Après la Seconde Guerre mondiale, si nombre d’artistes noirs se mettent à l’abstraction, d’autres choisissent des représentations figuratives qui prennent tout leur sens à l’heure de la lutte pour les droits civiques. Charles White, connu pour ses dessins au crayon, peint au sein de la Hampton University The Contribution of the Negro to American Democracy, une vaste fresque murale. Hughie Lee-smith plante ses personnages solitaires dans des décors désolés. Faith Ringgold travaille sur le tissu et… ensanglante le drapeau américain.
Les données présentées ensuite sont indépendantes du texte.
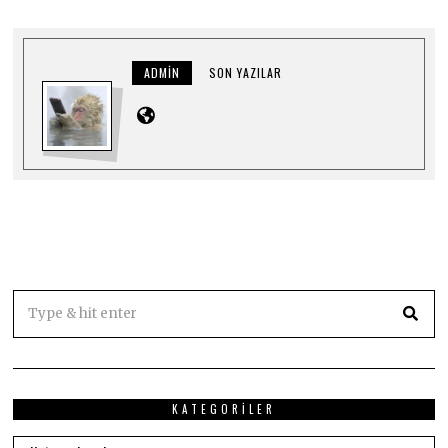
ADMIN
SON YAZILAR
KATEGORILER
Les victoires se multiplient. Bientôt, comme dans les autres domaines, « Black is beautiful ». Et à 80 ans, en 1972, la peintre abstraite Alma Thomas peut se réjouir de la rétrospective que consacre à son travail le Whitney Museum of American Art. Reste à venir le génie, celui qui marquera l’histoire de l’art. Ce sera, dans les années 1980, le fils d’une Portoricaine et d’un Haïtien. Comète trop tôt disparue, Jean-Michel Basquiat (1960-1988) pulvérise les codes de l’époque, s’impose aux côtés du maître du pop art, Andy Warhol, et conquiert le marché de l’art. Ses œuvres atteignent aujourd’hui des sommes records dépassant les 10 millions de dollars.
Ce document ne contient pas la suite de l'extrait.